INPUT RECORDS ▸
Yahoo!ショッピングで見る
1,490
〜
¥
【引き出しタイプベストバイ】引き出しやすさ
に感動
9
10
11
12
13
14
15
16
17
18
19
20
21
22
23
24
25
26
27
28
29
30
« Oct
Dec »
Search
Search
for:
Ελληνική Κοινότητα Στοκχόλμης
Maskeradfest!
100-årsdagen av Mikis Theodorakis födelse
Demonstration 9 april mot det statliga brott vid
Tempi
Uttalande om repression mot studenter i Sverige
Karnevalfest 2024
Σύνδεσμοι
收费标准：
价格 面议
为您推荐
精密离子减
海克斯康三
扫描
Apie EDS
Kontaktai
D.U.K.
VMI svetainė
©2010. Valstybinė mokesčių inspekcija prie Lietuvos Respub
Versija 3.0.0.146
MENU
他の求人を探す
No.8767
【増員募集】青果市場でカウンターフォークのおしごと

--

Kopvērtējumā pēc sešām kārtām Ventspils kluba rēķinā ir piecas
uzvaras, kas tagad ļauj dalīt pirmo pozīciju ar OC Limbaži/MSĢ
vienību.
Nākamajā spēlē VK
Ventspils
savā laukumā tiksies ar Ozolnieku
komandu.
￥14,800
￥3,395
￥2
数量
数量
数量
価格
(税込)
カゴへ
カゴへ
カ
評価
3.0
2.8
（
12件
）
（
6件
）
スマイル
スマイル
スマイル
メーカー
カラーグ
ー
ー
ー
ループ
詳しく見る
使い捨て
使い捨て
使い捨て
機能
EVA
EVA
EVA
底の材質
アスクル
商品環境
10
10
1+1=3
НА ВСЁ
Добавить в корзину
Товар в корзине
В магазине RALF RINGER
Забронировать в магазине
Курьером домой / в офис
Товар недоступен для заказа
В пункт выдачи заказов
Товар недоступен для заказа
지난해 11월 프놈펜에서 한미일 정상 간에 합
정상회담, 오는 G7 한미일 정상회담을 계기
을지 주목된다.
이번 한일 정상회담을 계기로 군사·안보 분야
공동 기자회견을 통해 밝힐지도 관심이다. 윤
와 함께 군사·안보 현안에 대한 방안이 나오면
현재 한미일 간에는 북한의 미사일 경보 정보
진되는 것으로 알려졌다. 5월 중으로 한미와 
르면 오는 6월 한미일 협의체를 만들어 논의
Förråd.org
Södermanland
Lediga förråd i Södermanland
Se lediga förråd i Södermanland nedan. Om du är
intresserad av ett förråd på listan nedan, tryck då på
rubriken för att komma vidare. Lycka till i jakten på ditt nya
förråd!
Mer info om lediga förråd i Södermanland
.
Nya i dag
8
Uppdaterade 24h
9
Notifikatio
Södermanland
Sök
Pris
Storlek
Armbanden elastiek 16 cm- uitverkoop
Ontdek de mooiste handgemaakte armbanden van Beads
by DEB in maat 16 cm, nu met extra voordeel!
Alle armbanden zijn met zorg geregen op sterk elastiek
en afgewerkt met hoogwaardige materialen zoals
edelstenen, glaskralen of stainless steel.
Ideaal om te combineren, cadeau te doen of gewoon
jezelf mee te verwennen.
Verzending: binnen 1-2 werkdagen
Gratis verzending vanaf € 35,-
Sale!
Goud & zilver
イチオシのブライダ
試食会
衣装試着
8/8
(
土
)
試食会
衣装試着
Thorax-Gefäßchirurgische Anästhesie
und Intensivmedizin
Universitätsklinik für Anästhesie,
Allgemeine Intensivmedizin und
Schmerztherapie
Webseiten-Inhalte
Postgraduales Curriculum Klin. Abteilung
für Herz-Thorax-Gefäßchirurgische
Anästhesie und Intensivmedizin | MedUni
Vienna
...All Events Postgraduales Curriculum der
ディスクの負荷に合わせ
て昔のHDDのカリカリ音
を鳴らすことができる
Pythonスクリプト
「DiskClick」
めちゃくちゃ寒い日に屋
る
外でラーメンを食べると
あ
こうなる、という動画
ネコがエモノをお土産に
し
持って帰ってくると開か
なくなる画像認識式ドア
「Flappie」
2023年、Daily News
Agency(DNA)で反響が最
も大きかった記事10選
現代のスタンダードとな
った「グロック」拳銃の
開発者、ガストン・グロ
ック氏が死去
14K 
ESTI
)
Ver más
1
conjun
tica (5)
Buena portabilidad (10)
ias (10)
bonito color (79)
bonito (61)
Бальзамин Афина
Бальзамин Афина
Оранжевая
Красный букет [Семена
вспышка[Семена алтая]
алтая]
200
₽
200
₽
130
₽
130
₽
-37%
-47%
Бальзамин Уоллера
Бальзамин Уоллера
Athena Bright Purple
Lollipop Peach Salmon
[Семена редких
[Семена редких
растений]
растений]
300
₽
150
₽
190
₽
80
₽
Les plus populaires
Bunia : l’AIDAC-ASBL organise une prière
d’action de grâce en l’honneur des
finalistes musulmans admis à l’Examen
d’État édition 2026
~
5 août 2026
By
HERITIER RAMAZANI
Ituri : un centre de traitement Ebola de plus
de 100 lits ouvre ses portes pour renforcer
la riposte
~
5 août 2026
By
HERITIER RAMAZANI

* * *

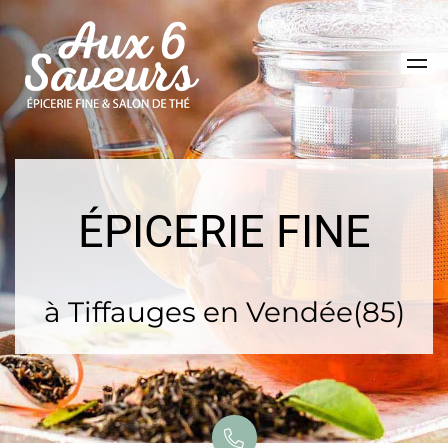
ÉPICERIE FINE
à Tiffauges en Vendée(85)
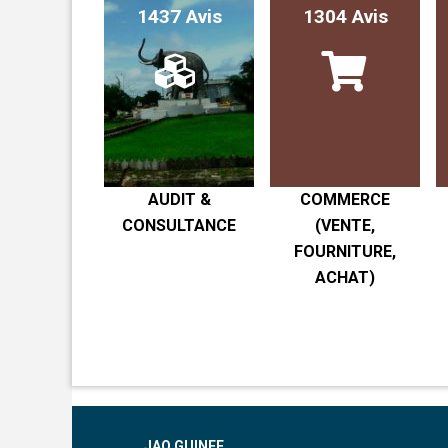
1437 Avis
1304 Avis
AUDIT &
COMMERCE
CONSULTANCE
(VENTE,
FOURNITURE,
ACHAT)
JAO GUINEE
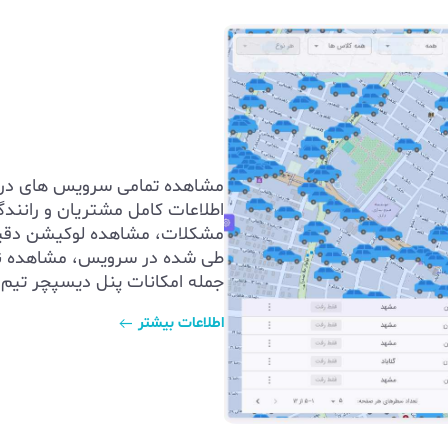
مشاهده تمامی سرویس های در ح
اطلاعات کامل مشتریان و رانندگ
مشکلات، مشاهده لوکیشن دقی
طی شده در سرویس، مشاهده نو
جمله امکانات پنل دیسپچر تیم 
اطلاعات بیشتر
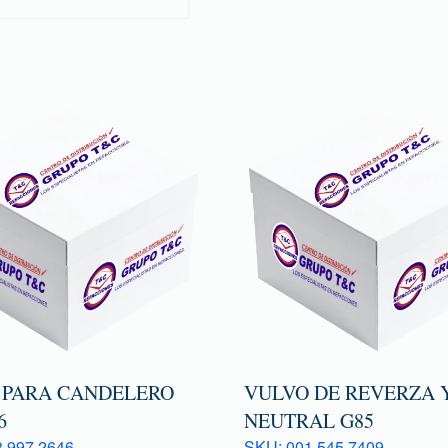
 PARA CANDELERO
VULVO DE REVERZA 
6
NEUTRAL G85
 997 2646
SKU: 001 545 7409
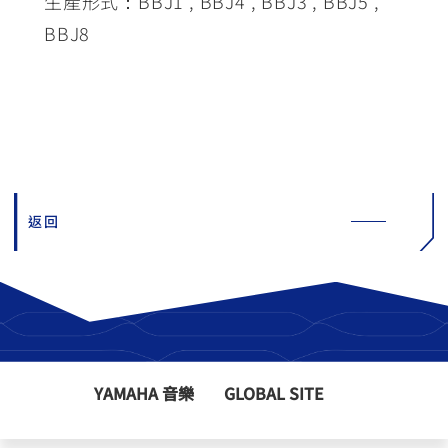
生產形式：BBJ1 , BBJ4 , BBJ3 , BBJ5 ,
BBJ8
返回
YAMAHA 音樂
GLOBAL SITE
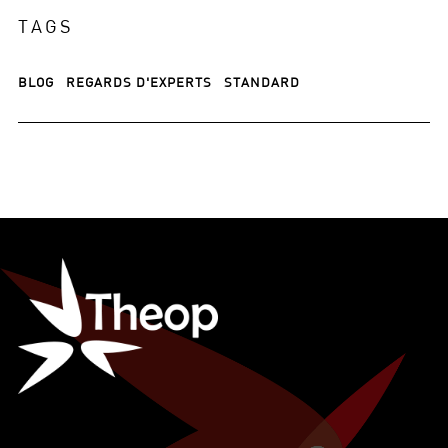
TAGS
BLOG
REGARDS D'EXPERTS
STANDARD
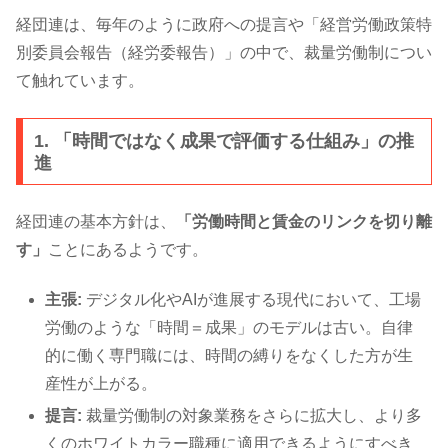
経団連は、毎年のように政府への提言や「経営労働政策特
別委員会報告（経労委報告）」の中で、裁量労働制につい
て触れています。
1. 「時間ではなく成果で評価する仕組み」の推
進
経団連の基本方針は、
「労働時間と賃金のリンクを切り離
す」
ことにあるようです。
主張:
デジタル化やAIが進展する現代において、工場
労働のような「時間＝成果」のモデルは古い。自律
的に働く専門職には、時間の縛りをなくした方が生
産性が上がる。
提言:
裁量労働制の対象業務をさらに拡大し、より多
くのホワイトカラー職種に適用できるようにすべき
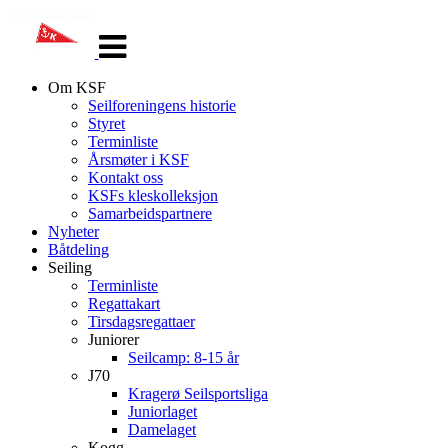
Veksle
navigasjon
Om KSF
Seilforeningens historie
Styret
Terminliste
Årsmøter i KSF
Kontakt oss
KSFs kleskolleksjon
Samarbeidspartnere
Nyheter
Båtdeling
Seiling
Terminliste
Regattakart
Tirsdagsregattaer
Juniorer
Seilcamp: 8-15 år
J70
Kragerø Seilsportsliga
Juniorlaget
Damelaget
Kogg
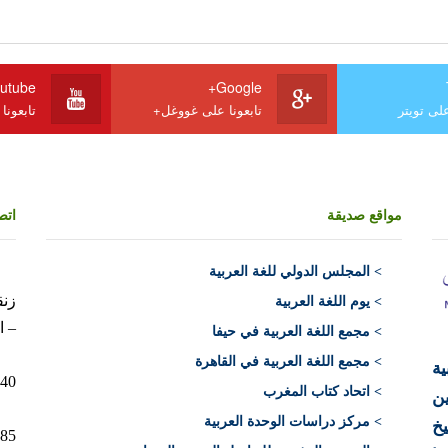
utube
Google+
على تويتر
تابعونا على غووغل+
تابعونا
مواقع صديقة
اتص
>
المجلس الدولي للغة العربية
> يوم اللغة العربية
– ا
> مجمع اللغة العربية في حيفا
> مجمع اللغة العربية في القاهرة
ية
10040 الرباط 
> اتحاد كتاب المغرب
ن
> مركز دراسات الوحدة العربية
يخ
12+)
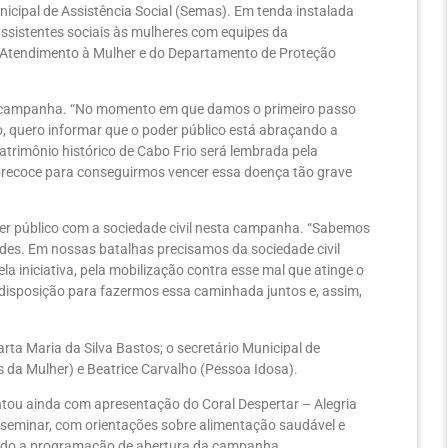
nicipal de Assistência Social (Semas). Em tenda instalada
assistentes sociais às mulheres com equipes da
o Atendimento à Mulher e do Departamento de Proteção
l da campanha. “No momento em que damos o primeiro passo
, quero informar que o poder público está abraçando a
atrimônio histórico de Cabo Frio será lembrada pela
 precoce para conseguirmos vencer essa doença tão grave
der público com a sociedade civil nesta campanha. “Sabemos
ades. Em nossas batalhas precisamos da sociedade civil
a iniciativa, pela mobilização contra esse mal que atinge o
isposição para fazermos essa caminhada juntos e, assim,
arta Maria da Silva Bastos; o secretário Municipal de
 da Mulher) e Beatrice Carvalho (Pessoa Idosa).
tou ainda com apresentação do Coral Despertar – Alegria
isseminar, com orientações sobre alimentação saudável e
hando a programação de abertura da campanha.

WHAT YOU ARE ASKED TO DO ▸
Go line by line through the data, copying each one that contains the word "sociedade".

WRITTEN SOLUTION ▸
der público com a sociedade civil nesta campanha. “Sabemos
ades. Em nossas batalhas precisamos da sociedade civil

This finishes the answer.